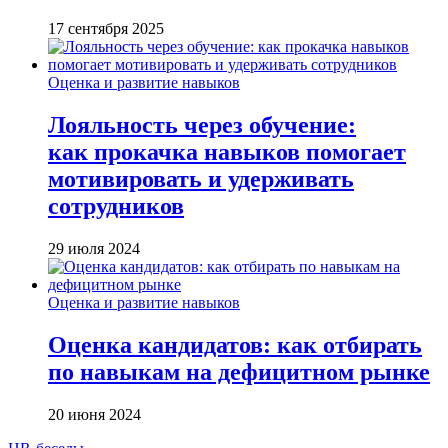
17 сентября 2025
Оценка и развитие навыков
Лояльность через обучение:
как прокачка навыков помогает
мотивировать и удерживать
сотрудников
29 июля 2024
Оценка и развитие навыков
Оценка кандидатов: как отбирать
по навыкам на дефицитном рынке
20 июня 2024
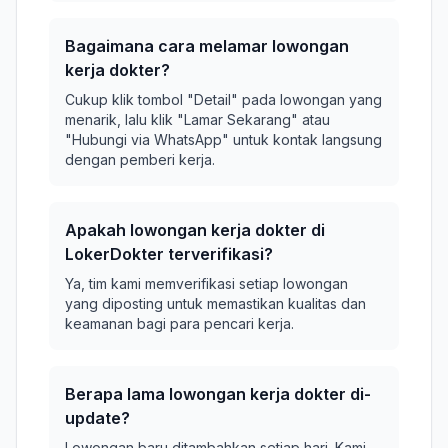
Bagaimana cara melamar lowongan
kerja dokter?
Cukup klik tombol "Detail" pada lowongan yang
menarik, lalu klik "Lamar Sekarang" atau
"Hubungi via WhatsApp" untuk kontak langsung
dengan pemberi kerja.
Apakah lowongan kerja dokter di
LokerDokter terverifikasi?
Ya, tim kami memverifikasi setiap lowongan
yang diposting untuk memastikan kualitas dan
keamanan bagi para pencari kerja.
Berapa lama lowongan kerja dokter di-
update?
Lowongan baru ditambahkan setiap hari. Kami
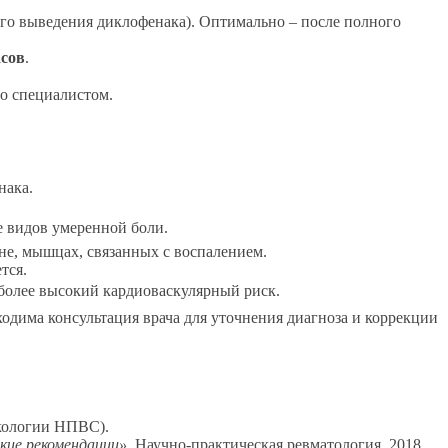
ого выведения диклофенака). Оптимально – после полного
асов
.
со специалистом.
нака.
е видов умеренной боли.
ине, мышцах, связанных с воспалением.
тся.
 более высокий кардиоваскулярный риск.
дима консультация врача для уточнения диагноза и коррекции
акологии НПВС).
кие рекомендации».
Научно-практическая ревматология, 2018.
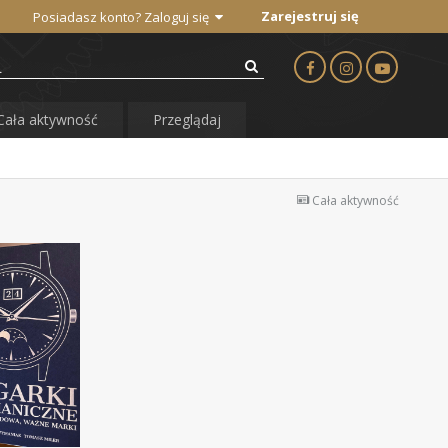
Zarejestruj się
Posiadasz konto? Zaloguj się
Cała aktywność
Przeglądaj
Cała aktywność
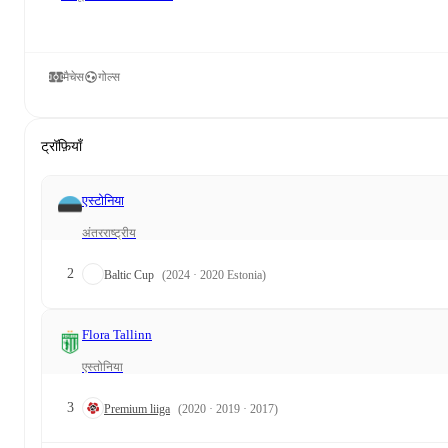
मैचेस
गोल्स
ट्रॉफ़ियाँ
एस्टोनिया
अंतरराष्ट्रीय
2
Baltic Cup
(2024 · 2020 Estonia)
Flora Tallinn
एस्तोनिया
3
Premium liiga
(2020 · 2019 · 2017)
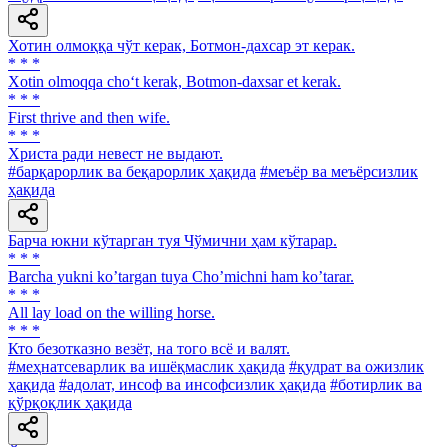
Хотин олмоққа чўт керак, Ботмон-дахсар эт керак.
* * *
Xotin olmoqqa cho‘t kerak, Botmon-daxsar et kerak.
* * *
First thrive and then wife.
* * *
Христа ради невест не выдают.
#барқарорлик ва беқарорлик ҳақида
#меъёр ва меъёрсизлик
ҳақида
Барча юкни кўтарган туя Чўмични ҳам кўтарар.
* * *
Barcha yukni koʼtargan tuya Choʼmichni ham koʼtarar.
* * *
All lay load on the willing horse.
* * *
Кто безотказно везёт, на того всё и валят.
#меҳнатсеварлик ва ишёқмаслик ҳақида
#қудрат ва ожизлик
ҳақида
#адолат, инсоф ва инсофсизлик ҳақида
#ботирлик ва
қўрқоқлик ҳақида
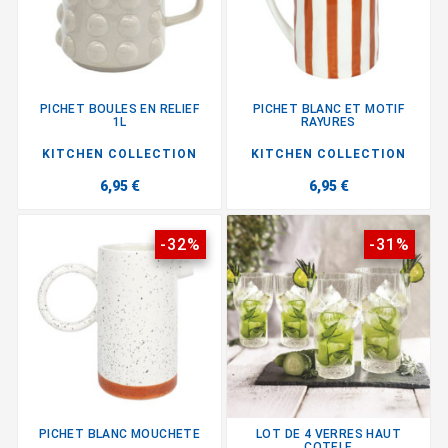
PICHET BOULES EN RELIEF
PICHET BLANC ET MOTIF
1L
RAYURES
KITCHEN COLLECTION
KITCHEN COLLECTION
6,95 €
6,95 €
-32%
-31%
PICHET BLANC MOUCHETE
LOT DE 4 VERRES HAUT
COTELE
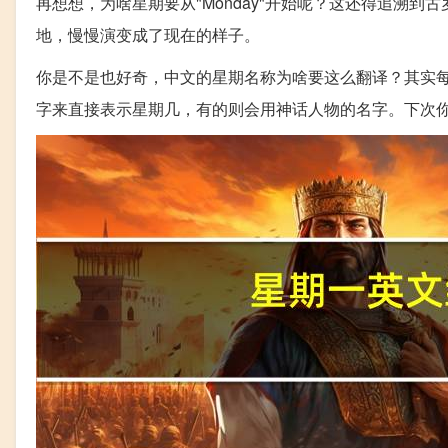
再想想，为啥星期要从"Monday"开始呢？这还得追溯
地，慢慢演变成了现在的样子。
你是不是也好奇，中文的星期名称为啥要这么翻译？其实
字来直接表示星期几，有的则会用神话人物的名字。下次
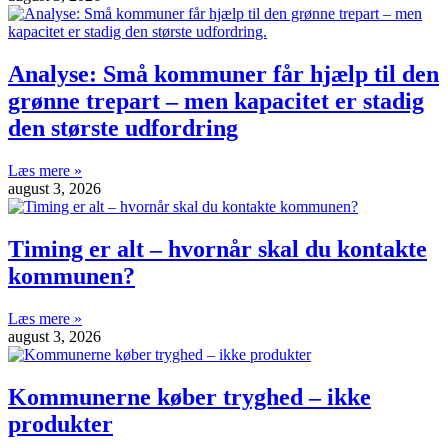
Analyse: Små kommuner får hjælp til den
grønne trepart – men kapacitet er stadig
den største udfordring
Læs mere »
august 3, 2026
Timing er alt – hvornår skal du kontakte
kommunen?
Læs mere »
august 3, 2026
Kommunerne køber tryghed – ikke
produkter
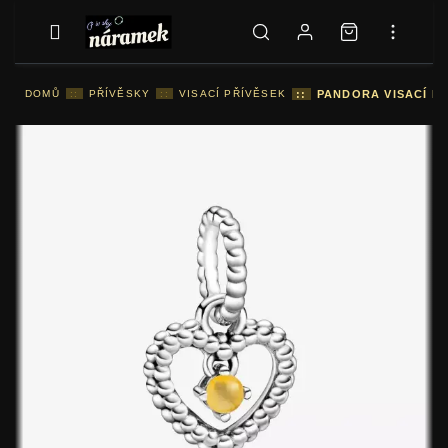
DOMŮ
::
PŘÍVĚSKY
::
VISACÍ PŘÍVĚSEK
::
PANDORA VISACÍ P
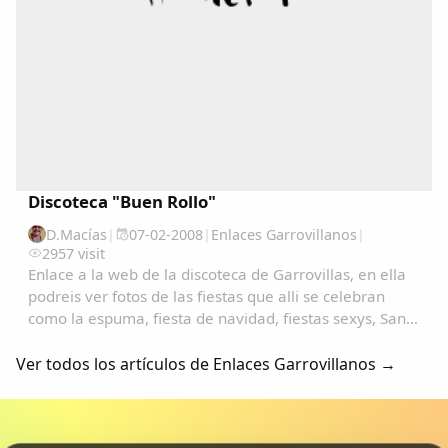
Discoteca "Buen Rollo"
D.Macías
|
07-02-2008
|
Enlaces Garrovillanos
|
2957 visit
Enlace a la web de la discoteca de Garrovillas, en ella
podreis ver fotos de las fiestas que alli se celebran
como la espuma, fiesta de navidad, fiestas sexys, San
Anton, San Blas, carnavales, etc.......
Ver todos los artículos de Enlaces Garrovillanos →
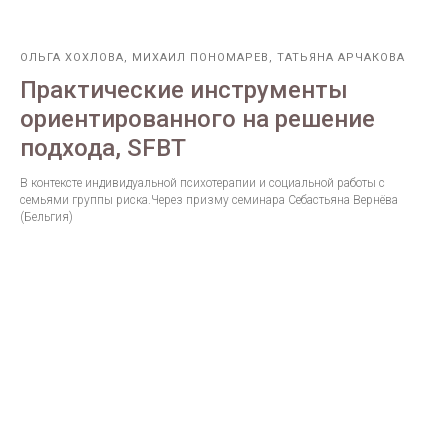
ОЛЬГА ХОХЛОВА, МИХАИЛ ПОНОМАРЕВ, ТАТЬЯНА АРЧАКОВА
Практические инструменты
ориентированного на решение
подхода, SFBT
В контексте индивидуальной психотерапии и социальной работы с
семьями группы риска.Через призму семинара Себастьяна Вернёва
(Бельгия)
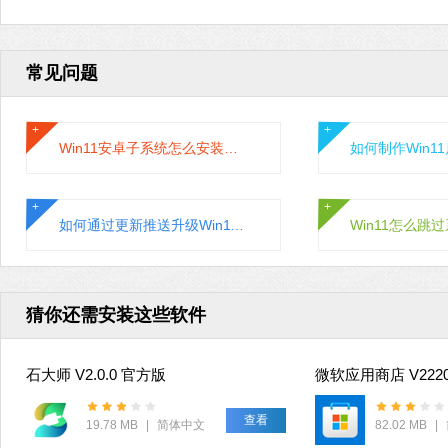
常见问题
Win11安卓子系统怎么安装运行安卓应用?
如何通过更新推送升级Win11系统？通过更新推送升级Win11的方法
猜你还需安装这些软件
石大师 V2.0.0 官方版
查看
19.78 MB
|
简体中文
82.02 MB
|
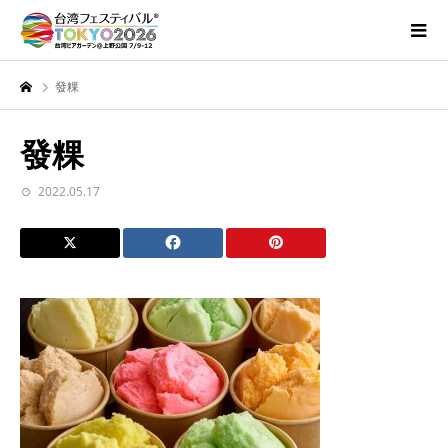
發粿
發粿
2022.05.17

■ DESCRIPTION OF THE TASK ■
Please print, exactly as given, the lines running from the beginning of the listing through the line containing "Cukup klik tombol", omitting each picture.

■ ANSWER TO THIS PROBLEM ■
17 сентября 2025
Оценка и развитие навыков
Лояльность через обучение:
как прокачка навыков помогает
мотивировать и удерживать
сотрудников
29 июля 2024
Оценка и развитие навыков
Оценка кандидатов: как отбирать
по навыкам на дефицитном рынке
20 июня 2024
Bagaimana cara melamar lowongan
kerja dokter?
Cukup klik tombol "Detail" pada lowongan yang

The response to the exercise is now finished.